BEGIN

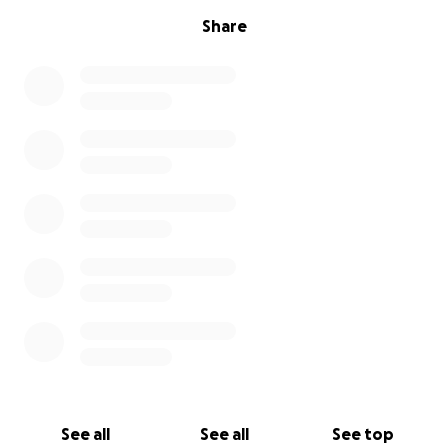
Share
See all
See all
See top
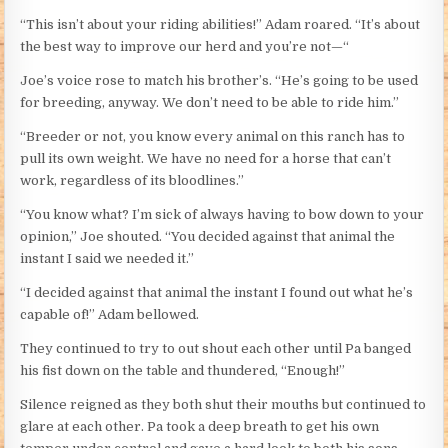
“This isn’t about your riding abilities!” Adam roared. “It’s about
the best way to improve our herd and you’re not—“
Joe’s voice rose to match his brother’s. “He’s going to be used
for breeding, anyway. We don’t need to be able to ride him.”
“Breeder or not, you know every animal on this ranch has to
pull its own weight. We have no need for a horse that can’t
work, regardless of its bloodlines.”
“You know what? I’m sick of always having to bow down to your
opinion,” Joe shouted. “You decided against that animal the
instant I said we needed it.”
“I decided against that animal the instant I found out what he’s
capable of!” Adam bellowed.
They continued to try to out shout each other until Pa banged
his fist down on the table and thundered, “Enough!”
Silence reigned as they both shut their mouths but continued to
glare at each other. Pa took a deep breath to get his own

END
BEGIN

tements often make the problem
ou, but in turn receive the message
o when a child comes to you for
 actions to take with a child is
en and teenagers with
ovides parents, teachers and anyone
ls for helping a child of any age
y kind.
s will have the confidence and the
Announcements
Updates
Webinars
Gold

END

Look for the word "continued" in the data, then return every line that contains it.

ANSWER SPACE:
They continued to try to out shout each other until Pa banged
Silence reigned as they both shut their mouths but continued to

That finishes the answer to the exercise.